What you will do:
Check every line of the data for the string "Phone" and copy the ones that have it.

Data extracts:
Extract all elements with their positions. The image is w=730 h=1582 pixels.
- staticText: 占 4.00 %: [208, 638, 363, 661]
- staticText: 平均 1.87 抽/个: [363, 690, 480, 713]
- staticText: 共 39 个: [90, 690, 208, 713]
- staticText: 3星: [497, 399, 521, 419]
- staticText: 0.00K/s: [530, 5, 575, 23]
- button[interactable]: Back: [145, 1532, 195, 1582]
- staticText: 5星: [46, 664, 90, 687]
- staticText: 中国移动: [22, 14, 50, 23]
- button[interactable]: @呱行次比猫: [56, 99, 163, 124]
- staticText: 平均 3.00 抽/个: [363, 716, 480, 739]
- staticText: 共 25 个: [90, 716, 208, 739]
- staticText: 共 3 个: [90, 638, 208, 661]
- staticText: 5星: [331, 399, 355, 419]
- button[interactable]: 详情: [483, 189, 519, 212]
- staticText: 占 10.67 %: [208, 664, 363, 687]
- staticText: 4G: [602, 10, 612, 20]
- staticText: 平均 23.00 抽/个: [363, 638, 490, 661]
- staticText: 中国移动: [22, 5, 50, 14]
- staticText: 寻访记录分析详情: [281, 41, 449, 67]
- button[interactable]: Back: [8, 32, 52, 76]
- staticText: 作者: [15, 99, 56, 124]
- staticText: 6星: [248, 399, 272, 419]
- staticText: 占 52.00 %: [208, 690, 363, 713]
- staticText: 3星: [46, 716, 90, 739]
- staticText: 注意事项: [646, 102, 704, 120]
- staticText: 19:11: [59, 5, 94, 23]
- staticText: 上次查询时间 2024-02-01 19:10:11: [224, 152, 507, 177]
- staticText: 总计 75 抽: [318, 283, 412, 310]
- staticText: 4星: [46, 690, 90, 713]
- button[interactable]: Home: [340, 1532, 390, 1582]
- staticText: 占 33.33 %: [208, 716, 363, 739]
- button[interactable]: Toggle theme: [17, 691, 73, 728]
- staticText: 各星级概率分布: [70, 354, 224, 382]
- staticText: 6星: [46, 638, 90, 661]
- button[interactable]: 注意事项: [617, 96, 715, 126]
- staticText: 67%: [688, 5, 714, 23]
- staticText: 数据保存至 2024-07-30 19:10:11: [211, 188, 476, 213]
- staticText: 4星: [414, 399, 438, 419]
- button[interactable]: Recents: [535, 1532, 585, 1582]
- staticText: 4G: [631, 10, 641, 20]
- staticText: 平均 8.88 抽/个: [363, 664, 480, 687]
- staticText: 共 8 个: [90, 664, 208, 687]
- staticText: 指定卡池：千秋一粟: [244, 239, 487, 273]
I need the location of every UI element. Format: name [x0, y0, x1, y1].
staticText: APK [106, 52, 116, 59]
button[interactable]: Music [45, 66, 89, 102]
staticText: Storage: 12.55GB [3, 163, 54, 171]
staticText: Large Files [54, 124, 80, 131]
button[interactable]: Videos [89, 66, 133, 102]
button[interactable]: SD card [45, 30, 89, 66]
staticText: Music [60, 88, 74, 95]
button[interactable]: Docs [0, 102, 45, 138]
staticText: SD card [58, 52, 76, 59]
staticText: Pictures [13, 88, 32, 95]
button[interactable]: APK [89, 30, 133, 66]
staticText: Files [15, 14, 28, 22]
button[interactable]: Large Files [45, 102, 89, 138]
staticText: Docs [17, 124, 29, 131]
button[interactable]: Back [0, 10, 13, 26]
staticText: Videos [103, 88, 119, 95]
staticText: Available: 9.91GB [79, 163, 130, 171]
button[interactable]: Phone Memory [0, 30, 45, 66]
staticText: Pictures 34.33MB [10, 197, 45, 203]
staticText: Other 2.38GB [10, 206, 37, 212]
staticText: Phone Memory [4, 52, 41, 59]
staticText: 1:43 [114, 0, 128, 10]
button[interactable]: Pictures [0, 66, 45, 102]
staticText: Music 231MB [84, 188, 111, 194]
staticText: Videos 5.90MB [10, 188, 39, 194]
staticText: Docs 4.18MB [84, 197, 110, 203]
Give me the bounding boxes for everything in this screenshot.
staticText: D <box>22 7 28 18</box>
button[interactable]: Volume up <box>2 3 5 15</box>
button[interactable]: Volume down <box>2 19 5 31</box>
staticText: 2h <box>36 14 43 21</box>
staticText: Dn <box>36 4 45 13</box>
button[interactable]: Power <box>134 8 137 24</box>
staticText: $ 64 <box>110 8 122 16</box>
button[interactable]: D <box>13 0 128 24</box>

Exercise answer:
button[interactable]: Phone Memory [0, 30, 45, 66]
staticText: Phone Memory [4, 52, 41, 59]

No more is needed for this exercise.